The responses of the episcopal conference to the presynodal questionnaire describe what is already being done in Germany: communion for the divorced and remarried, tolerance for second marriages, approval of homosexual unions ROME, May 6, 2015 – To judge by the latest product of the German episcopal conference, the synod on the family scheduled for October 4-25 could turn out to be a wasted effort.

Cardinal Reinhard Marx (in the photo), archbishop of Munich and president of the episcopal conference, had made this clear last February 25 with a remark that made its way around the world:

“We are not a subsidiary of Rome. Every episcopal conference is responsible for pastoral care in its own cultural context, and must preach the Gospel in its own original way. We cannot wait for a synod to tell us how we must shape the pastoral care of marriage and the family.”

But now it is Germany’s episcopal conference itself that has set this same concept down in black and white, in its official response - after consulting the “people of God” - to the preparatory questionnaire sent out from Rome in view of the next session of the synod.

When it comes to the question on “how to promote the determination of pastoral guidelines on the level of particular Churches,” the German bishops in fact write:

"Referring to social and cultural differences, some of the responses favour regional agreements on pastoral guidelines at local church level. The basis could also be formed by diocesan discussion processes on the topic of marriage and the family the outcome of which would be discussed with other local churches. This would be conditional on all concerned being willing to engage in a dialogue."

The formulation is a bit contorted, but the facts speak for themselves. In almost all the dioceses of Germany, sacramental absolution and Eucharistic communion are given to the divorced and remarried, as already made clear by a previous document from the German episcopal conference, approved on June 24, 2014 and proudly exhibited in Rome at last October’s session of the synod on the family:

> Theologically responsible, pastorally appropriate ways of assisting remarried divorcees

This document can be read in its entirety on the website of Germany’s episcopal conference, not only in the original German but in Italian, English, French, and Spanish, proof of the intentions of this episcopate to teach a lesson to the whole world.

And the same multilingual treatment has been adopted for the responses to the presynodal questionnaire, made public in recent days:

> The Vocation and Mission of the Family in the Church and Contemporary World. Response by the German Bishops’ Conference

Below is reproduced the section of the document with the responses to the most controversial points of the questionnaire: the divorced and remarried, mixed marriages, homosexuals.

Not only do the German bishops approve of giving absolution and communion to the divorced and remarried, but they also express the hope that civil second marriages be blessed in church, that Eucharistic communion also be given to non-Catholic spouses, that the goodness of homosexual relationships and same-sex unions be recognized.

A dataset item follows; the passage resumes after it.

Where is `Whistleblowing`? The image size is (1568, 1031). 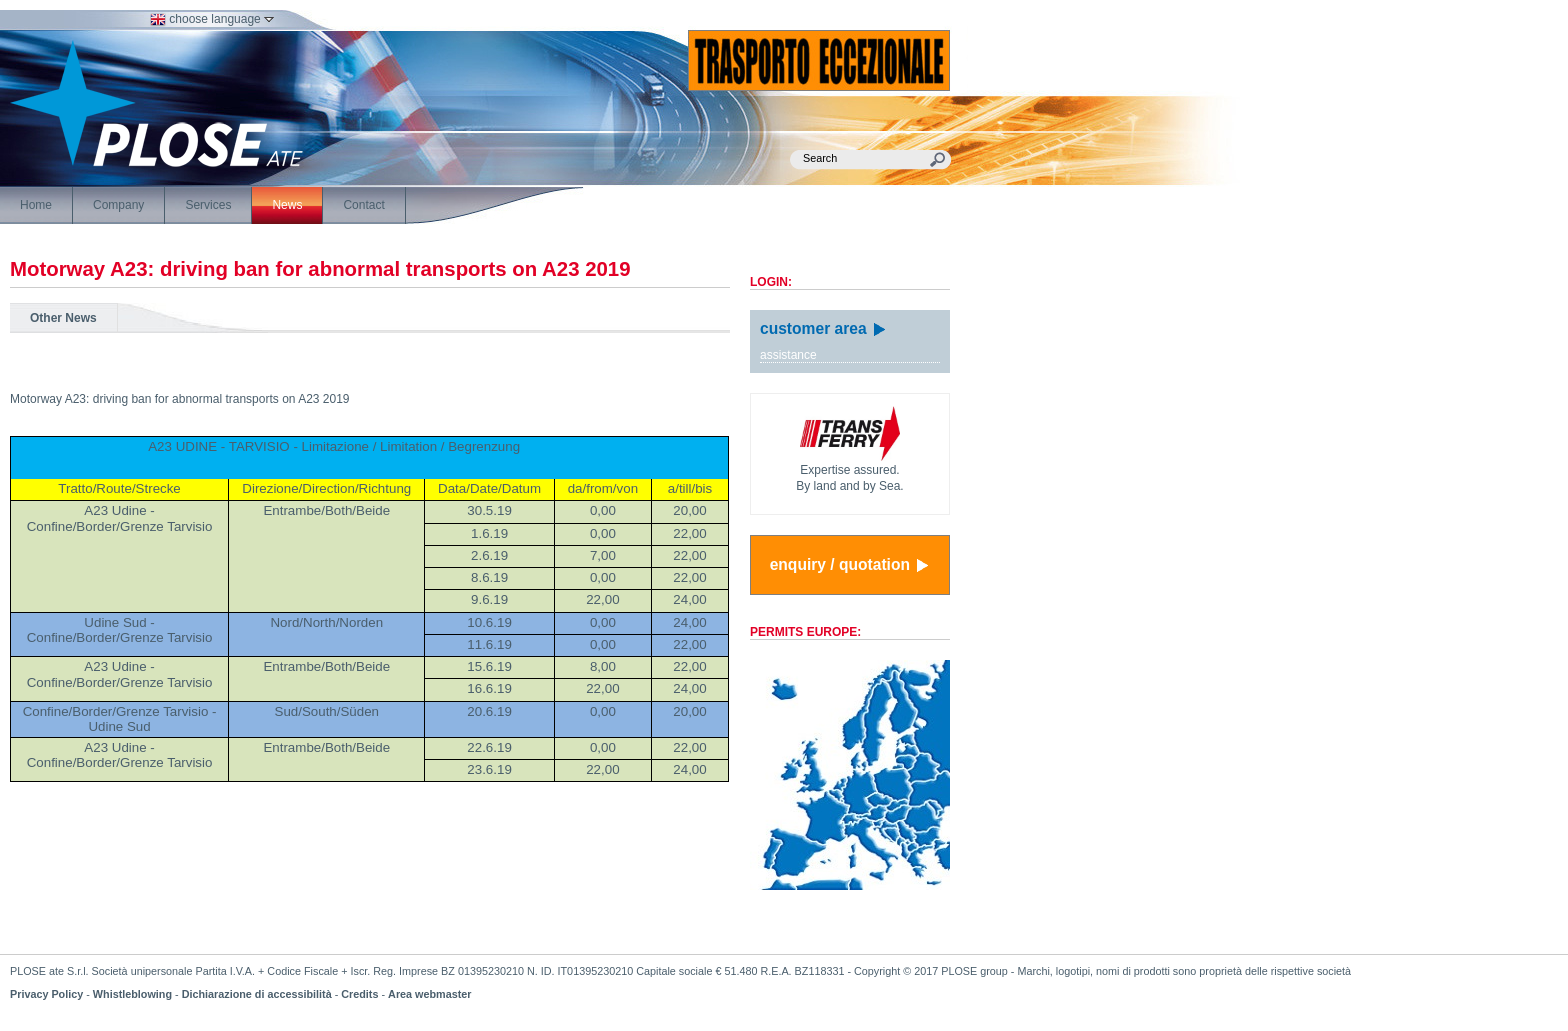
Whistleblowing is located at coordinates (132, 994).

They write that they do not intend in the least to bring into question the doctrine of the universal Church relative to marriage and family. But they do not explain how to reconcile this doctrine “cum Petro e sub Petro” with the pastoral practices that they have implemented in Germany.

In the judgment of Cardinal Gerhard Müller, in fact, such a reconciliation is impossible. On the contrary, “the idea that the episcopal conferences are a magisterium apart from the Magisterium, without the pope and without communion with all the bishops, is a profoundly anti-Catholic idea that does not respect the catholicity of the Church”:

> Bishops conferences are not the Magisterium, Vatican doctrine chief reminds Cardinal Marx

Müller is German, but in Germany they see him more as “Roman” than as one of them, in that he is prefect of the congregation for the doctrine of the faith.

Another cardinal seen as more Roman than German is Paul Cordes, president emeritus of Cor Unum. He too has criticized his countrymen bishops, who presume to teach a lesson to the world even though they are at the head of a Church in disrepair, where many priests neither pray nor go to confession, two thirds of the faithful do not believe in the resurrection of Jesus, and only 16 percent of Catholics have faith in a God who is a person and not a vague entity:

> German prelate breaks rank with Cardinal Marx, insists on fidelity to Rome

Here is a link to the document released by Rome in view of the next session of the synod of bishops:

> Sinodo dei Vescovi - "Lineamenta" per la XIV Assemblea Generale Ordinaria

The “lineamenta” include the final relation of last October’s synod and a questionnaire for delving into it: this is the one to which the German bishops have responded.